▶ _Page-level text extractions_
-*-*-

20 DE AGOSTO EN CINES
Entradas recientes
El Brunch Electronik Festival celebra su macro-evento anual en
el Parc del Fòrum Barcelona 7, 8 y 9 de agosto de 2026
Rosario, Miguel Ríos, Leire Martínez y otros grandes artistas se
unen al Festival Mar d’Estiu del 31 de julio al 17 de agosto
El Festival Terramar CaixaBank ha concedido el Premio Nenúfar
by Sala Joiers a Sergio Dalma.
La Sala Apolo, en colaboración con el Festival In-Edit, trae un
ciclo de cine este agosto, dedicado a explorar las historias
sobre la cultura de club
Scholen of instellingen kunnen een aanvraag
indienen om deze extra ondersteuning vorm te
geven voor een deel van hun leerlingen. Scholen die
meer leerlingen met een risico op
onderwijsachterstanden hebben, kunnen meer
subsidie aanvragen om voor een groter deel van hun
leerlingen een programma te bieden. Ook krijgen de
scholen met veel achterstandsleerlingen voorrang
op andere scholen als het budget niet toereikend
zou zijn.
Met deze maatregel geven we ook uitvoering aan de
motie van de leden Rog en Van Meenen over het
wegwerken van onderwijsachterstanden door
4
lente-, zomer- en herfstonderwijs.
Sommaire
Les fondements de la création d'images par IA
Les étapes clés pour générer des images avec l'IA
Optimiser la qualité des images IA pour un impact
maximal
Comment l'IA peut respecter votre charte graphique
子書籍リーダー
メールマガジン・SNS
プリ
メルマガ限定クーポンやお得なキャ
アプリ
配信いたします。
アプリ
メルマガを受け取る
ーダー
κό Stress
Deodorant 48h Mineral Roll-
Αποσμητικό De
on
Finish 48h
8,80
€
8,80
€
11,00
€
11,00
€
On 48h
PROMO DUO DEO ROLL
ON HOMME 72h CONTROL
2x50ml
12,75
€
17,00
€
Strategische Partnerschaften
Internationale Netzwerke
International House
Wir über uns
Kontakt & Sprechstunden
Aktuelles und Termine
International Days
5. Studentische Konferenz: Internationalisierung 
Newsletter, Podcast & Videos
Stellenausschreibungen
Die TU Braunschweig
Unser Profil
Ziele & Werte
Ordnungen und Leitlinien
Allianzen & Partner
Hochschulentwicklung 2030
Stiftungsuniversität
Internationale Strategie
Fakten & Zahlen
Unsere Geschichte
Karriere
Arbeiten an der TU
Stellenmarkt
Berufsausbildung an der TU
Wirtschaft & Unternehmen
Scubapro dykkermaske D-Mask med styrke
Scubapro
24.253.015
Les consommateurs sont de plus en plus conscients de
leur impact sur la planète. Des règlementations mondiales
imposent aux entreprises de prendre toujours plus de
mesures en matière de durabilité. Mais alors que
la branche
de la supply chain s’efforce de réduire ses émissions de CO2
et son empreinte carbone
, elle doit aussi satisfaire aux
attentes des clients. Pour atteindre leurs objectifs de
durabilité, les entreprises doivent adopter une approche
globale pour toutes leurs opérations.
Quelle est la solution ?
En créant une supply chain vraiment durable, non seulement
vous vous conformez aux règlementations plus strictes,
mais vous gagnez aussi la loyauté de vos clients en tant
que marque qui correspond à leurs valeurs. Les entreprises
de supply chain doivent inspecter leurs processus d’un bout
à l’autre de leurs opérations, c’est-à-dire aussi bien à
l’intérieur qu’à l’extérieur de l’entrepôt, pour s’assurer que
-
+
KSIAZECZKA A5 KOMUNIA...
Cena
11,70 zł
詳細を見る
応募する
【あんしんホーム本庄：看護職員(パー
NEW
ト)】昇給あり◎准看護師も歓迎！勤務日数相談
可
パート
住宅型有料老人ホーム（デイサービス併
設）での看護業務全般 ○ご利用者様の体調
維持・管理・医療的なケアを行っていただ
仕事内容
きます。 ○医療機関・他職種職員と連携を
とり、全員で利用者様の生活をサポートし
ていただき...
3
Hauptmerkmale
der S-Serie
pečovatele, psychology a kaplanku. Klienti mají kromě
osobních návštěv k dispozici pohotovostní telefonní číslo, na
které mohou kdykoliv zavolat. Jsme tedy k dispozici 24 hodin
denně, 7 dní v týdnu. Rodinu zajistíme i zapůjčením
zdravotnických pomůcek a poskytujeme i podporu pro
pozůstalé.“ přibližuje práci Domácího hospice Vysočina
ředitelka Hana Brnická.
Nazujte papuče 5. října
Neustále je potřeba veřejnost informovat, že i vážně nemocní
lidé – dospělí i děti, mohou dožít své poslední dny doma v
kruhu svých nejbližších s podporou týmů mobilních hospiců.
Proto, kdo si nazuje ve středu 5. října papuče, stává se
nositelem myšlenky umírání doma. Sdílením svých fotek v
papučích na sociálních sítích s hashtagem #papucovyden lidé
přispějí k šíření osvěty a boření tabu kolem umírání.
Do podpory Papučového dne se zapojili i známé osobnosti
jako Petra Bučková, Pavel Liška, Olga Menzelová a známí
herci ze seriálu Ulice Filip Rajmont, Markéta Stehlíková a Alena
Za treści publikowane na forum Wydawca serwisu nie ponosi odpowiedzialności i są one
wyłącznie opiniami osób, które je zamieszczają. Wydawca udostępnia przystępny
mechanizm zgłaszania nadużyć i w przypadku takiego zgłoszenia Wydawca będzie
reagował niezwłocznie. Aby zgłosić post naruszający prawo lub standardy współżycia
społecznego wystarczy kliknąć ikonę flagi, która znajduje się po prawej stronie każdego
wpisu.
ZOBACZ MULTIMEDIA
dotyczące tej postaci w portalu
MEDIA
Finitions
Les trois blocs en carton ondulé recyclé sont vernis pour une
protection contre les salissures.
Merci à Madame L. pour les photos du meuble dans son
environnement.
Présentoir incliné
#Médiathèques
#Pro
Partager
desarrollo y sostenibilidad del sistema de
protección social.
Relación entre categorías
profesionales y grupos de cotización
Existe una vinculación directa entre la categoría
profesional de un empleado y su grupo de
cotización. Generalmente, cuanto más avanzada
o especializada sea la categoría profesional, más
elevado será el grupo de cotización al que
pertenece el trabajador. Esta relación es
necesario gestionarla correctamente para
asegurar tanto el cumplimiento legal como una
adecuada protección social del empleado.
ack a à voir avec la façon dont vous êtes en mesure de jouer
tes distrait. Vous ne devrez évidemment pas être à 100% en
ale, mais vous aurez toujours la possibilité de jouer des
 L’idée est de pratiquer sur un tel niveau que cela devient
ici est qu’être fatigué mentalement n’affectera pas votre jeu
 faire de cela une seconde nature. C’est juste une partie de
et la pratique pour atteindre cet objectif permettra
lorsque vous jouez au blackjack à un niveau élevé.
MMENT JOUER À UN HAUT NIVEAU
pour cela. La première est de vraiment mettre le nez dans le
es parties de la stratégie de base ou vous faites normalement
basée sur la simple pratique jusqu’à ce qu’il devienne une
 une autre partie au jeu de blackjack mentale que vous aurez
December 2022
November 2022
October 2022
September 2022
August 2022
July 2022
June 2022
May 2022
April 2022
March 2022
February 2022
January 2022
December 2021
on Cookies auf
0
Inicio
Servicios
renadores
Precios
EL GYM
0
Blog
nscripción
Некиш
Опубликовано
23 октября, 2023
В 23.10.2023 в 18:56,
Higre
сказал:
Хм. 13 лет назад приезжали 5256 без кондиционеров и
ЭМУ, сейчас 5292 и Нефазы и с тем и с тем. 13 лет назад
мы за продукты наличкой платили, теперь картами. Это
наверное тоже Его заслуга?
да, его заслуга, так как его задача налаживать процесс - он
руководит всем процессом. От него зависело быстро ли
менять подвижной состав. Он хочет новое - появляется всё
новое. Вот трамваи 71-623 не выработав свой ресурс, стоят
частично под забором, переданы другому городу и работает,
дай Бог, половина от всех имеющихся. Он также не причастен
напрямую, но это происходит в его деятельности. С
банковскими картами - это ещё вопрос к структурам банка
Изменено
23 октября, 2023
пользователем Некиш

-*-*-

▶ _Instructions to follow_
Every entry is to be returned exactly, with nothing dropped.

▶ _Written answer_
20 DE AGOSTO EN CINES
Entradas recientes
El Brunch Electronik Festival celebra su macro-evento anual en
el Parc del Fòrum Barcelona 7, 8 y 9 de agosto de 2026
Rosario, Miguel Ríos, Leire Martínez y otros grandes artistas se
unen al Festival Mar d’Estiu del 31 de julio al 17 de agosto
El Festival Terramar CaixaBank ha concedido el Premio Nenúfar
by Sala Joiers a Sergio Dalma.
La Sala Apolo, en colaboración con el Festival In-Edit, trae un
ciclo de cine este agosto, dedicado a explorar las historias
sobre la cultura de club
Scholen of instellingen kunnen een aanvraag
indienen om deze extra ondersteuning vorm te
geven voor een deel van hun leerlingen. Scholen die
meer leerlingen met een risico op
onderwijsachterstanden hebben, kunnen meer
subsidie aanvragen om voor een groter deel van hun
leerlingen een programma te bieden. Ook krijgen de
scholen met veel achterstandsleerlingen voorrang
op andere scholen als het budget niet toereikend
zou zijn.
Met deze maatregel geven we ook uitvoering aan de
motie van de leden Rog en Van Meenen over het
wegwerken van onderwijsachterstanden door
4
lente-, zomer- en herfstonderwijs.
Sommaire
Les fondements de la création d'images par IA
Les étapes clés pour générer des images avec l'IA
Optimiser la qualité des images IA pour un impact
maximal
Comment l'IA peut respecter votre charte graphique
子書籍リーダー
メールマガジン・SNS
プリ
メルマガ限定クーポンやお得なキャ
アプリ
配信いたします。
アプリ
メルマガを受け取る
ーダー
κό Stress
Deodorant 48h Mineral Roll-
Αποσμητικό De
on
Finish 48h
8,80
€
8,80
€
11,00
€
11,00
€
On 48h
PROMO DUO DEO ROLL
ON HOMME 72h CONTROL
2x50ml
12,75
€
17,00
€
Strategische Partnerschaften
Internationale Netzwerke
International House
Wir über uns
Kontakt & Sprechstunden
Aktuelles und Termine
International Days
5. Studentische Konferenz: Internationalisierung 
Newsletter, Podcast & Videos
Stellenausschreibungen
Die TU Braunschweig
Unser Profil
Ziele & Werte
Ordnungen und Leitlinien
Allianzen & Partner
Hochschulentwicklung 2030
Stiftungsuniversität
Internationale Strategie
Fakten & Zahlen
Unsere Geschichte
Karriere
Arbeiten an der TU
Stellenmarkt
Berufsausbildung an der TU
Wirtschaft & Unternehmen
Scubapro dykkermaske D-Mask med styrke
Scubapro
24.253.015
Les consommateurs sont de plus en plus conscients de
leur impact sur la planète. Des règlementations mondiales
imposent aux entreprises de prendre toujours plus de
mesures en matière de durabilité. Mais alors que
la branche
de la supply chain s’efforce de réduire ses émissions de CO2
et son empreinte carbone
, elle doit aussi satisfaire aux
attentes des clients. Pour atteindre leurs objectifs de
durabilité, les entreprises doivent adopter une approche
globale pour toutes leurs opérations.
Quelle est la solution ?
En créant une supply chain vraiment durable, non seulement
vous vous conformez aux règlementations plus strictes,
mais vous gagnez aussi la loyauté de vos clients en tant
que marque qui correspond à leurs valeurs. Les entreprises
de supply chain doivent inspecter leurs processus d’un bout
à l’autre de leurs opérations, c’est-à-dire aussi bien à
l’intérieur qu’à l’extérieur de l’entrepôt, pour s’assurer que
-
+
KSIAZECZKA A5 KOMUNIA...
Cena
11,70 zł
詳細を見る
応募する
【あんしんホーム本庄：看護職員(パー
NEW
ト)】昇給あり◎准看護師も歓迎！勤務日数相談
可
パート
住宅型有料老人ホーム（デイサービス併
設）での看護業務全般 ○ご利用者様の体調
維持・管理・医療的なケアを行っていただ
仕事内容
きます。 ○医療機関・他職種職員と連携を
とり、全員で利用者様の生活をサポートし
ていただき...
3
Hauptmerkmale
der S-Serie
pečovatele, psychology a kaplanku. Klienti mají kromě
osobních návštěv k dispozici pohotovostní telefonní číslo, na
které mohou kdykoliv zavolat. Jsme tedy k dispozici 24 hodin
denně, 7 dní v týdnu. Rodinu zajistíme i zapůjčením
zdravotnických pomůcek a poskytujeme i podporu pro
pozůstalé.“ přibližuje práci Domácího hospice Vysočina
ředitelka Hana Brnická.
Nazujte papuče 5. října
Neustále je potřeba veřejnost informovat, že i vážně nemocní
lidé – dospělí i děti, mohou dožít své poslední dny doma v
kruhu svých nejbližších s podporou týmů mobilních hospiců.
Proto, kdo si nazuje ve středu 5. října papuče, stává se
nositelem myšlenky umírání doma. Sdílením svých fotek v
papučích na sociálních sítích s hashtagem #papucovyden lidé
přispějí k šíření osvěty a boření tabu kolem umírání.
Do podpory Papučového dne se zapojili i známé osobnosti
jako Petra Bučková, Pavel Liška, Olga Menzelová a známí
herci ze seriálu Ulice Filip Rajmont, Markéta Stehlíková a Alena
Za treści publikowane na forum Wydawca serwisu nie ponosi odpowiedzialności i są one
wyłącznie opiniami osób, które je zamieszczają. Wydawca udostępnia przystępny
mechanizm zgłaszania nadużyć i w przypadku takiego zgłoszenia Wydawca będzie
reagował niezwłocznie. Aby zgłosić post naruszający prawo lub standardy współżycia
społecznego wystarczy kliknąć ikonę flagi, która znajduje się po prawej stronie każdego
wpisu.
ZOBACZ MULTIMEDIA
dotyczące tej postaci w portalu
MEDIA
Finitions
Les trois blocs en carton ondulé recyclé sont vernis pour une
protection contre les salissures.
Merci à Madame L. pour les photos du meuble dans son
environnement.
Présentoir incliné
#Médiathèques
#Pro
Partager
desarrollo y sostenibilidad del sistema de
protección social.
Relación entre categorías
profesionales y grupos de cotización
Existe una vinculación directa entre la categoría
profesional de un empleado y su grupo de
cotización. Generalmente, cuanto más avanzada
o especializada sea la categoría profesional, más
elevado será el grupo de cotización al que
pertenece el trabajador. Esta relación es
necesario gestionarla correctamente para
asegurar tanto el cumplimiento legal como una
adecuada protección social del empleado.
ack a à voir avec la façon dont vous êtes en mesure de jouer
tes distrait. Vous ne devrez évidemment pas être à 100% en
ale, mais vous aurez toujours la possibilité de jouer des
 L’idée est de pratiquer sur un tel niveau que cela devient
ici est qu’être fatigué mentalement n’affectera pas votre jeu
 faire de cela une seconde nature. C’est juste une partie de
et la pratique pour atteindre cet objectif permettra
lorsque vous jouez au blackjack à un niveau élevé.
MMENT JOUER À UN HAUT NIVEAU
pour cela. La première est de vraiment mettre le nez dans le
es parties de la stratégie de base ou vous faites normalement
basée sur la simple pratique jusqu’à ce qu’il devienne une
 une autre partie au jeu de blackjack mentale que vous aurez
December 2022
November 2022
October 2022
September 2022
August 2022
July 2022
June 2022
May 2022
April 2022
March 2022
February 2022
January 2022
December 2021
on Cookies auf
0
Inicio
Servicios
renadores
Precios
EL GYM
0
Blog
nscripción
Некиш
Опубликовано
23 октября, 2023
В 23.10.2023 в 18:56,
Higre
сказал:
Хм. 13 лет назад приезжали 5256 без кондиционеров и
ЭМУ, сейчас 5292 и Нефазы и с тем и с тем. 13 лет назад
мы за продукты наличкой платили, теперь картами. Это
наверное тоже Его заслуга?
да, его заслуга, так как его задача налаживать процесс - он
руководит всем процессом. От него зависело быстро ли
менять подвижной состав. Он хочет новое - появляется всё
новое. Вот трамваи 71-623 не выработав свой ресурс, стоят
частично под забором, переданы другому городу и работает,
дай Бог, половина от всех имеющихся. Он также не причастен
напрямую, но это происходит в его деятельности. С
банковскими картами - это ещё вопрос к структурам банка
Изменено
23 октября, 2023
пользователем Некиш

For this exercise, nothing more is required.